Darüber hinaus teilte das britische Verteidigungsministerium am 24. Dezember 2023 mit, dass das Land im Zusammenhang mit dem Grenzstreit zwischen Georgetown und Venezuela Marineschiffe vor der Küste Guyanas stationieren werde. In der Erklärung hieß es, die HMS Trent werde den regionalen Verbündeten und Commonwealth-Partner Guyana besuchen, um ihr Engagement für die Atlantik-Patrouillenmission zu demonstrieren.
Als Reaktion auf den oben genannten Schritt bekräftigte der venezolanische Verteidigungsminister Vladimir Padrino Lopez am 26. Dezember, dass das Militär des Landes stets in Alarmbereitschaft sei, um das Gebiet Essequibo zu schützen. Am selben Tag verurteilte der Präsident des lateinamerikanischen Parlaments Venezuelas, Ángel Rodríguez, die Entscheidung Großbritanniens und sagte, es handele sich um einen provokativen Akt, der den Frieden in der Region bedrohe.

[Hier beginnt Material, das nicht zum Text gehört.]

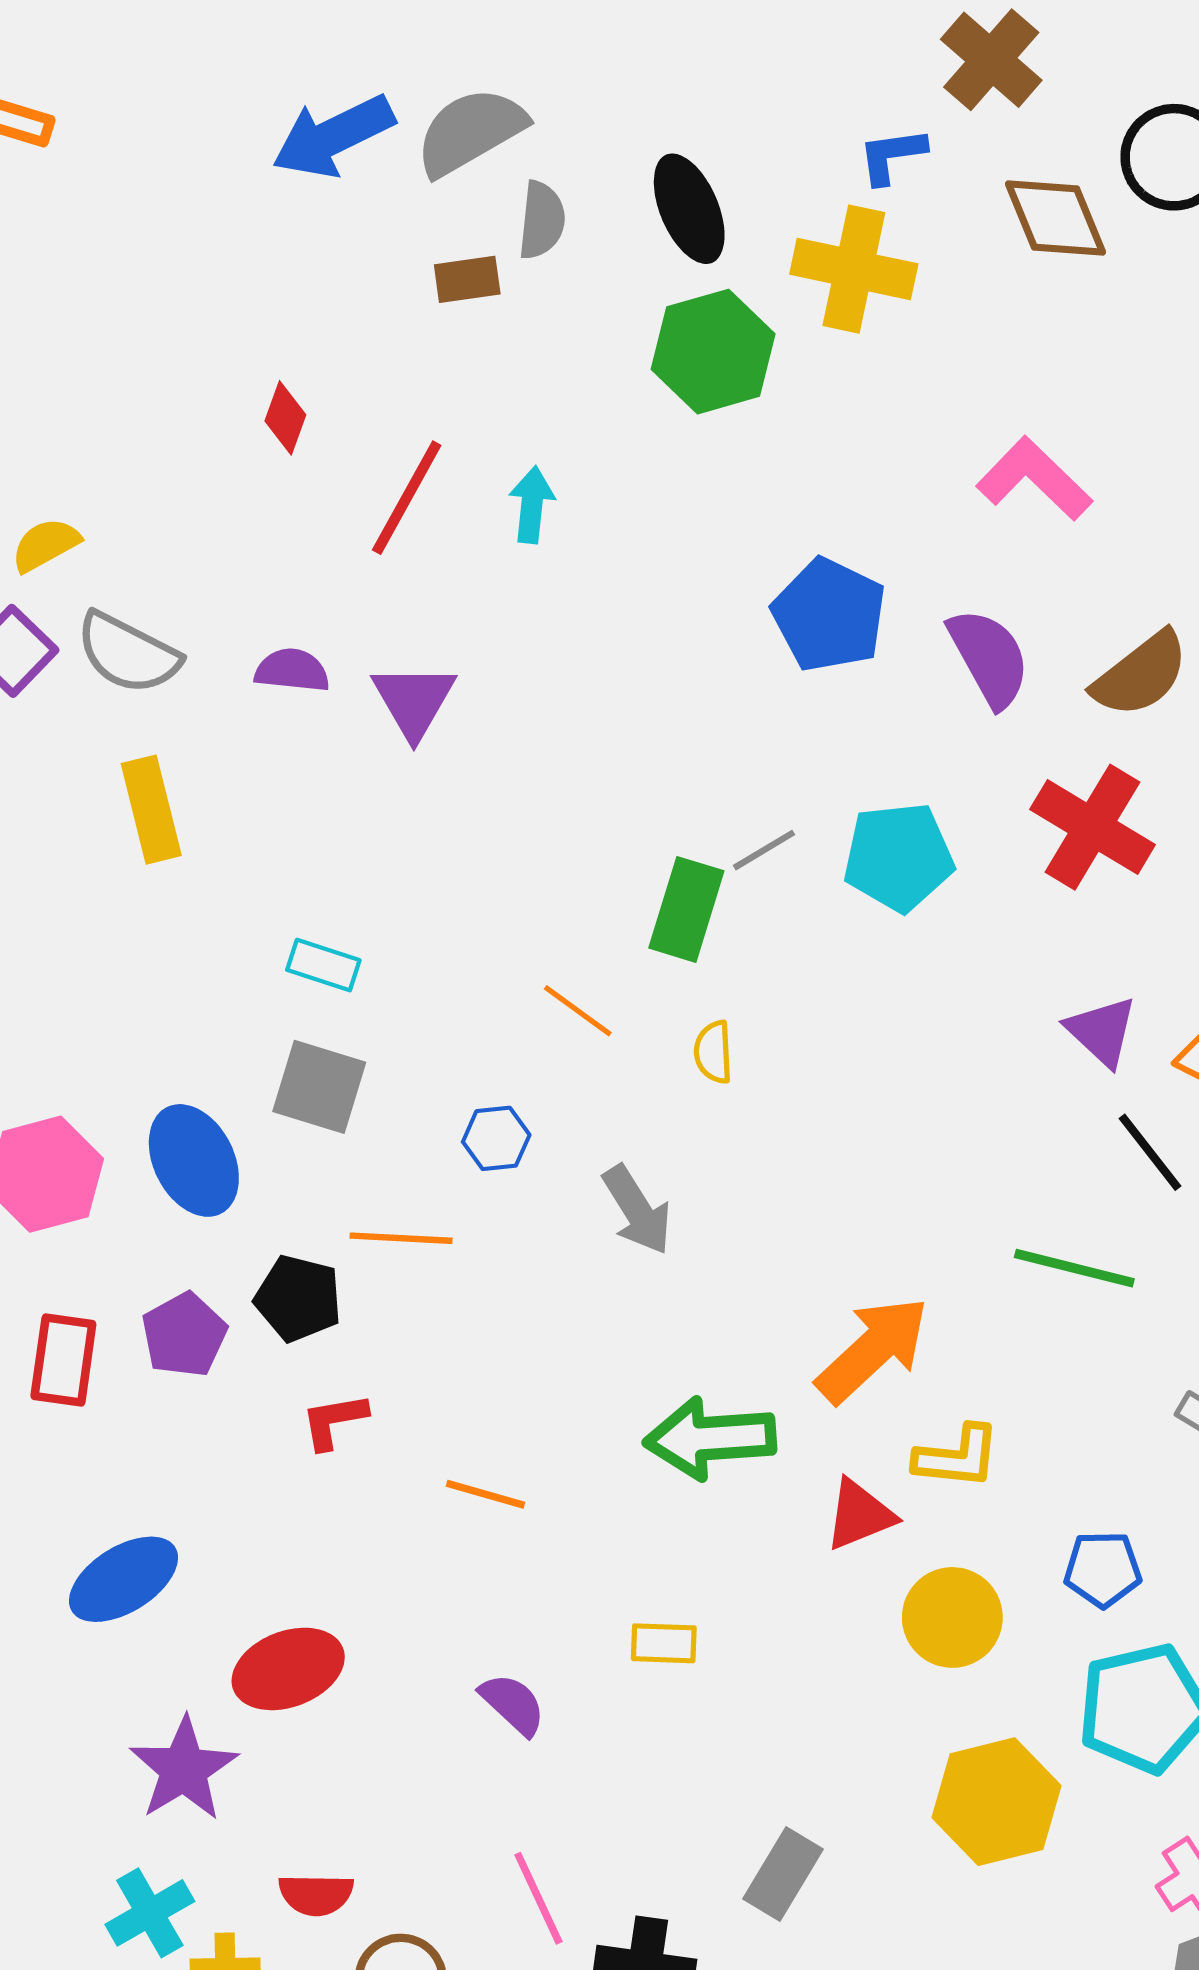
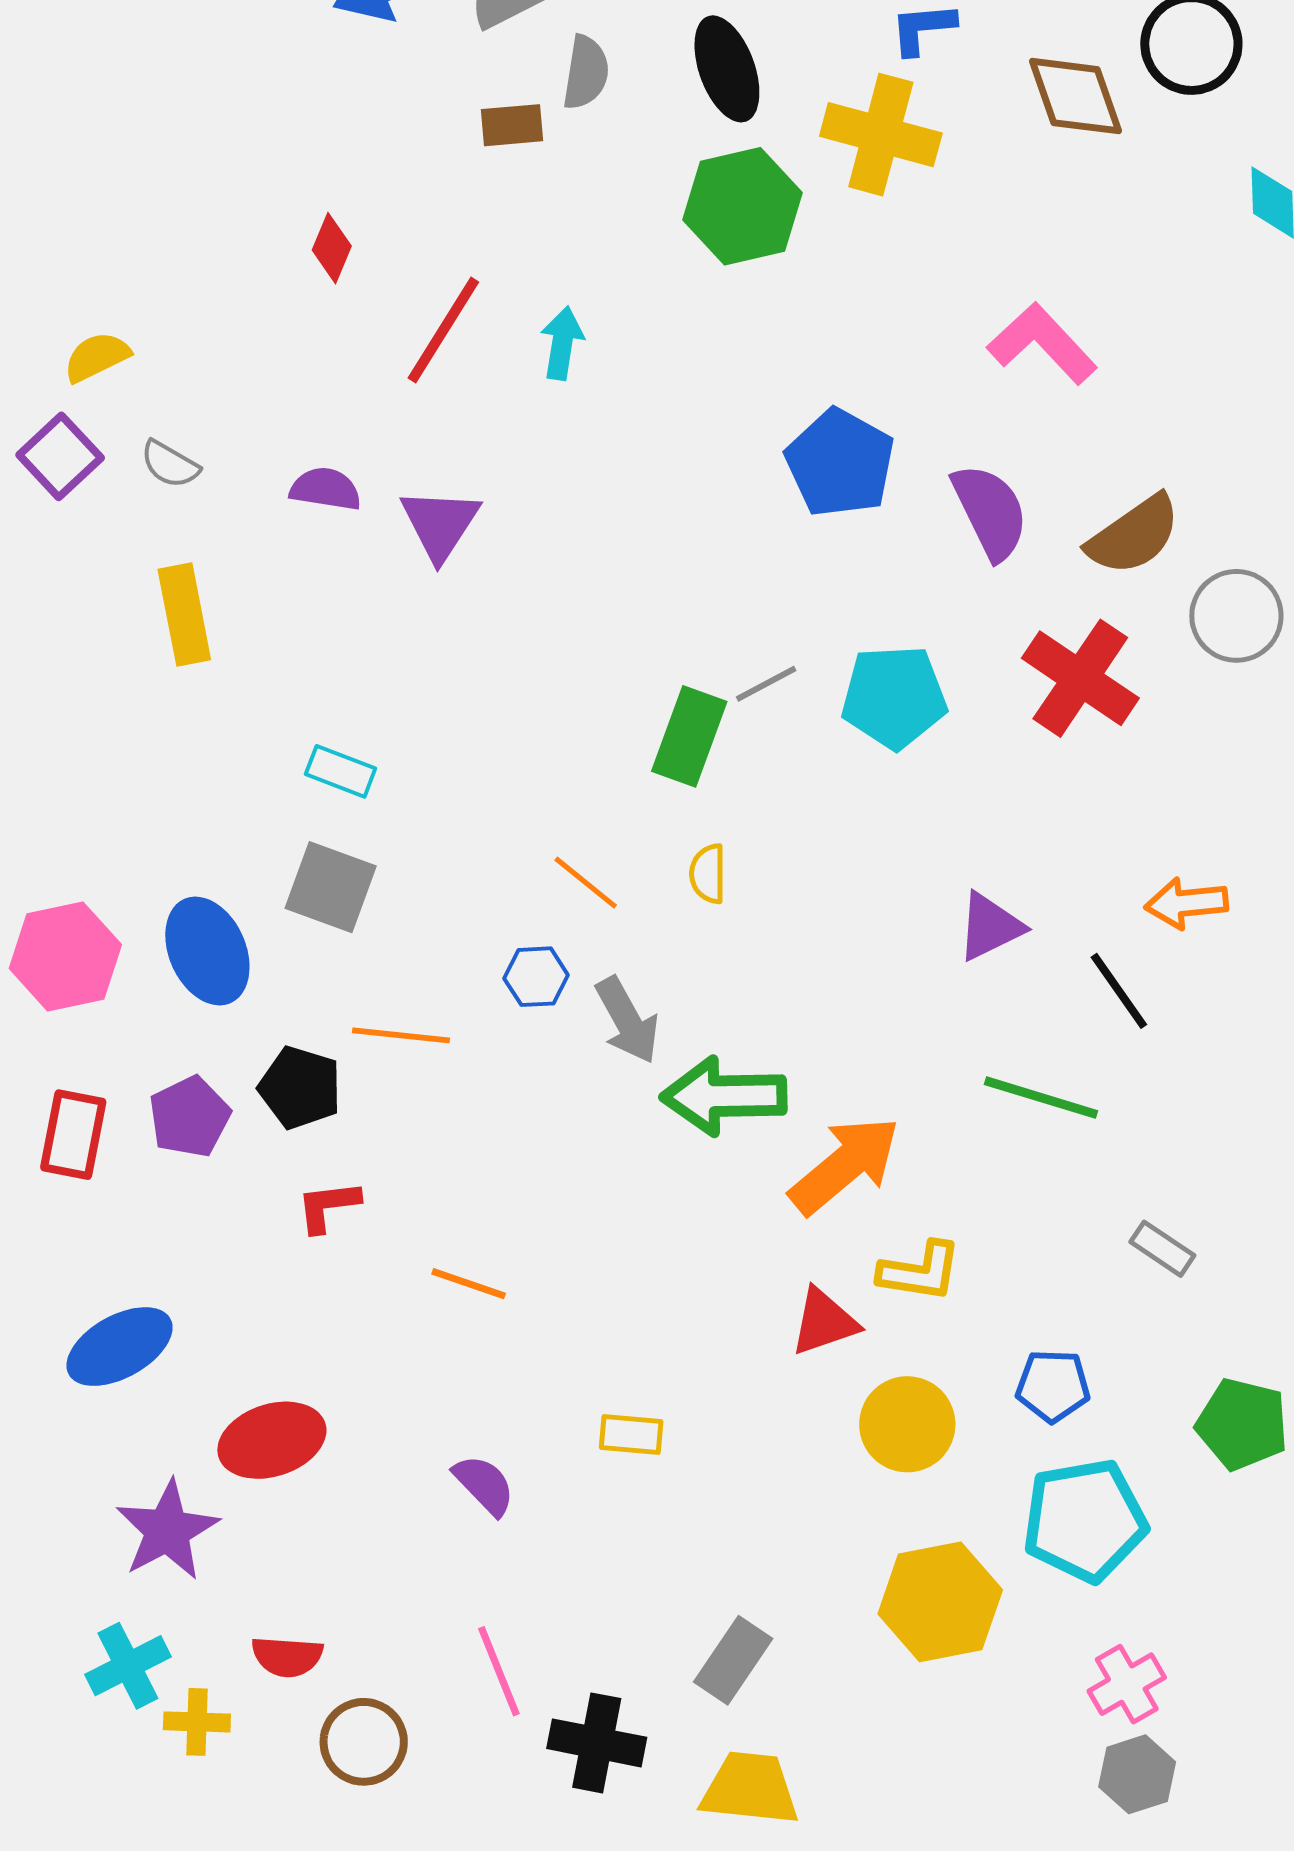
gray semicircle: (128, 653) -> (170, 464), size x0.6
orange line: (578, 1011) -> (586, 883), moved
purple triangle: (1102, 1031) -> (990, 927), moved, turned 48
blue hexagon: (496, 1138) -> (536, 977), moved
green arrow: (710, 1438) -> (724, 1096), moved

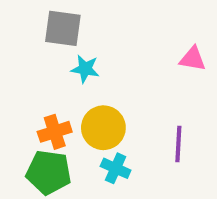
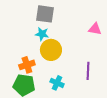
gray square: (63, 28) -> (45, 14), moved
yellow circle: (103, 128) -> (51, 50), moved

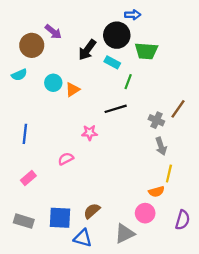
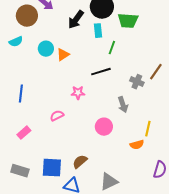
cyan rectangle: (112, 62) -> (98, 31), turned 56
gray arrow: (161, 146) -> (123, 105), moved
pink circle: (145, 213) -> (104, 127), moved

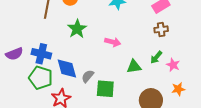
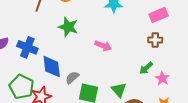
green star: (77, 29) -> (68, 27), turned -30
green triangle: (134, 67) -> (119, 90), moved, turned 49
green pentagon: (41, 78) -> (22, 87), moved

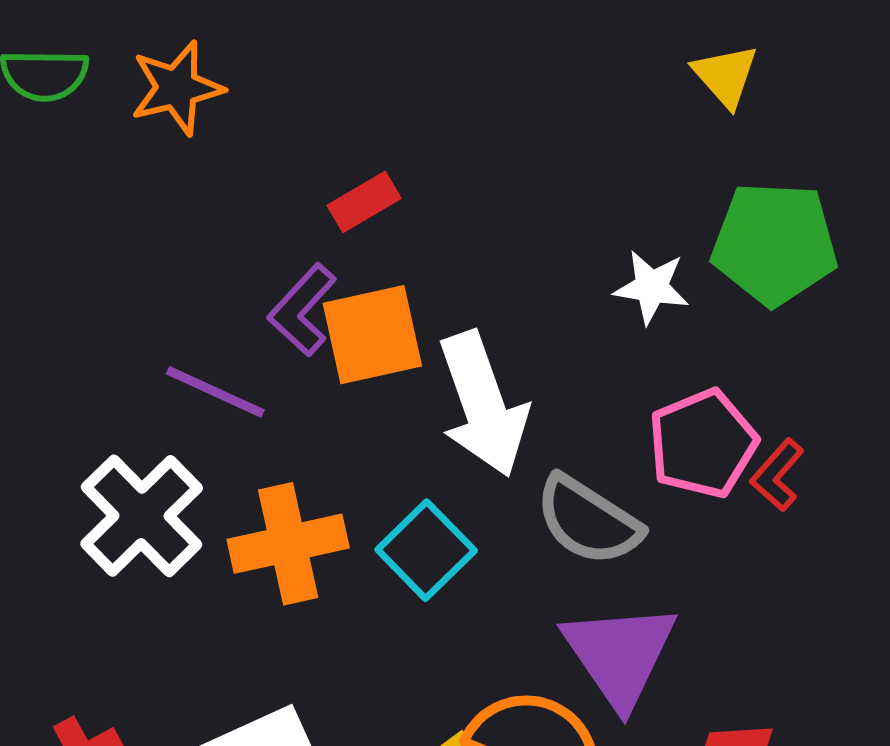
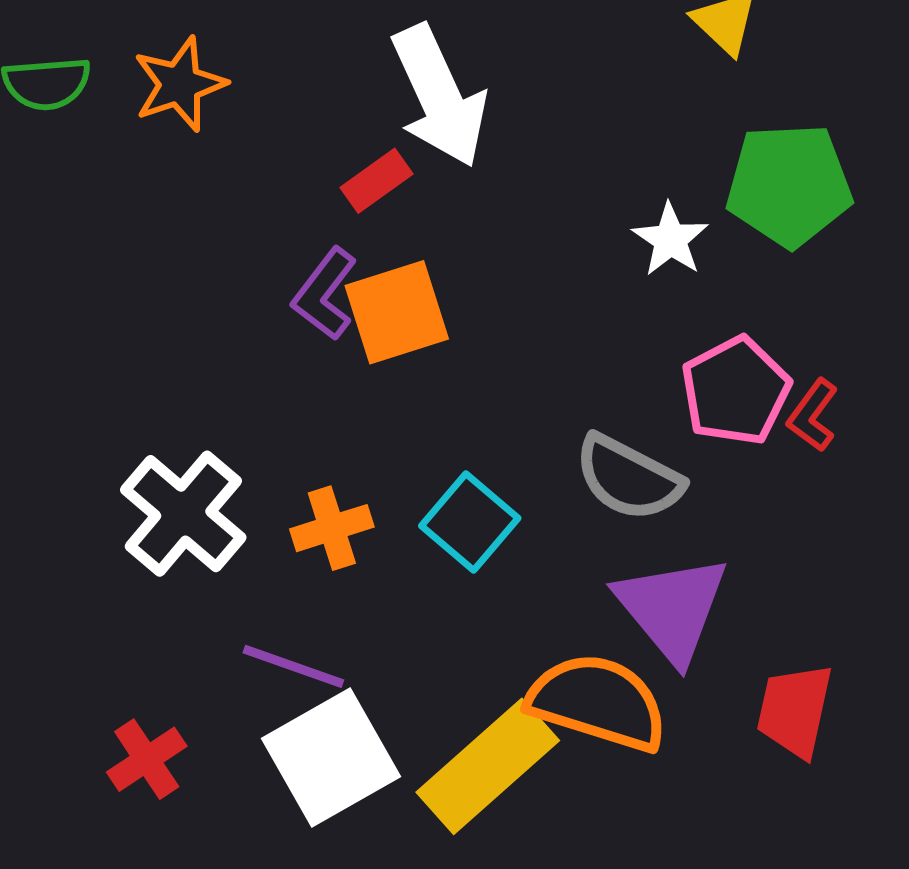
white star: (651, 287) -> (670, 240), turned 30
purple line: (215, 392) -> (293, 666), moved
white arrow: (483, 404) -> (439, 96), moved
orange cross: (288, 544) -> (332, 528), size x0.7

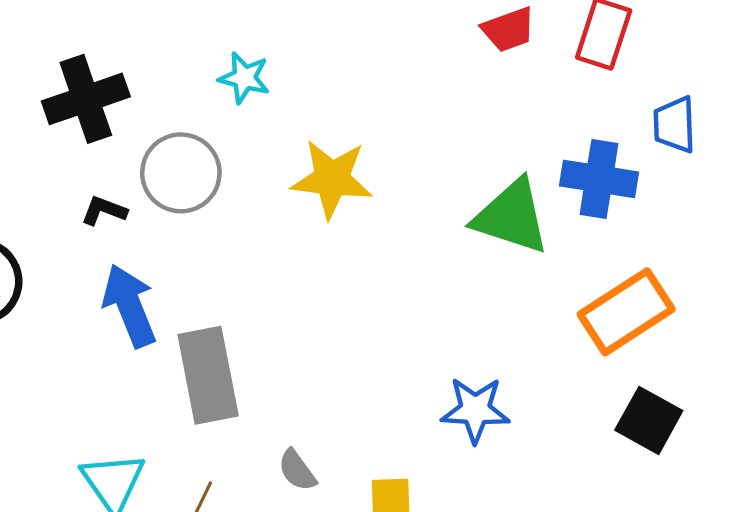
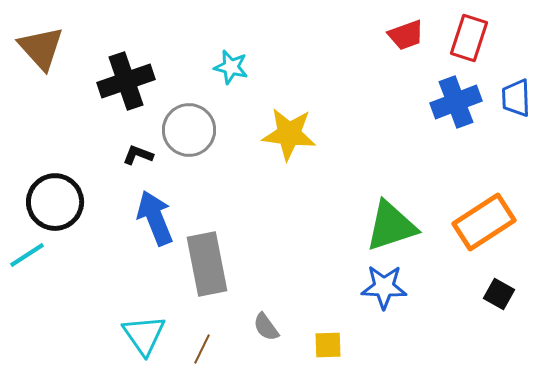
blue cross: (599, 179) -> (456, 102), moved, turned -30
green triangle: (511, 217) -> (391, 226), moved, turned -36
black square: (649, 420) -> (499, 294), size x0.7

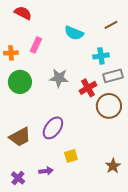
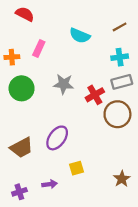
cyan cross: (101, 56) -> (120, 57), moved
purple cross: (18, 178) -> (19, 192), turned 32

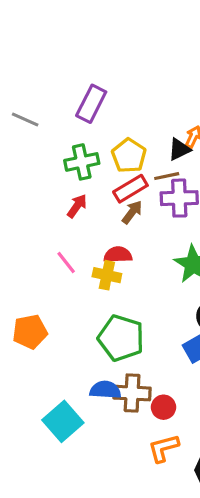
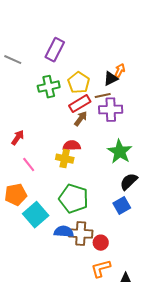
red arrow: (77, 206) -> (18, 138), moved
pink line: (66, 263) -> (29, 165), moved
cyan square: (63, 421) -> (36, 215), moved

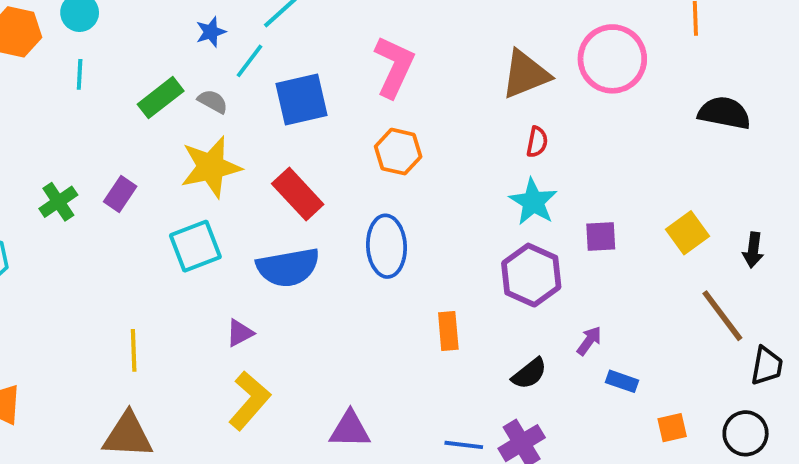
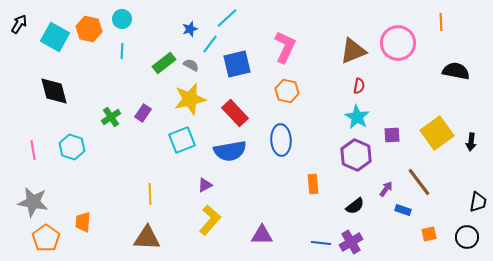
yellow square: (688, 233) -> (437, 133), size x1.5
brown line: (722, 316) -> (419, 182), moved

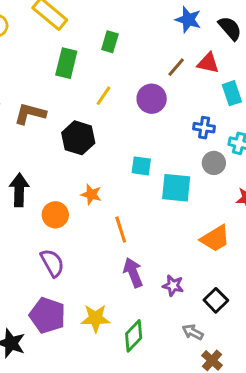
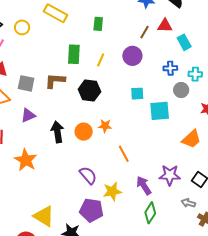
green rectangle: (66, 63) -> (74, 54), moved
cyan square: (141, 166) -> (137, 94), moved
orange circle: (55, 215) -> (84, 132), moved
orange line: (121, 229) -> (124, 154), moved
purple arrow: (133, 272) -> (144, 185), moved
purple star: (173, 286) -> (170, 175), size x1.5
yellow star: (96, 318) -> (112, 191), moved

Der Essequibo-Konflikt hat also zwei Hauptursachen: die Abgrenzung der Schomburgk-Grenze im 19. Jahrhundert und die reichhaltigen Ölvorkommen in der Region.
Die Ölfrage war in den letzten Jahren der Hauptgrund für die Spannungen zwischen den beiden Ländern. Venezuela verstärkte daraufhin seine Souveränitätsansprüche und sah sich dabei mit heftigem Widerstand Guyanas konfrontiert. Darüber hinaus drückten auch internationale Organisationen sowie wichtige Länder Amerikas und Europas ihre Unterstützung für Georgetown aus und forderten Caracas auf, eine Eskalation des Konflikts zu vermeiden und den Status quo der umstrittenen Gebiete nicht zu ändern.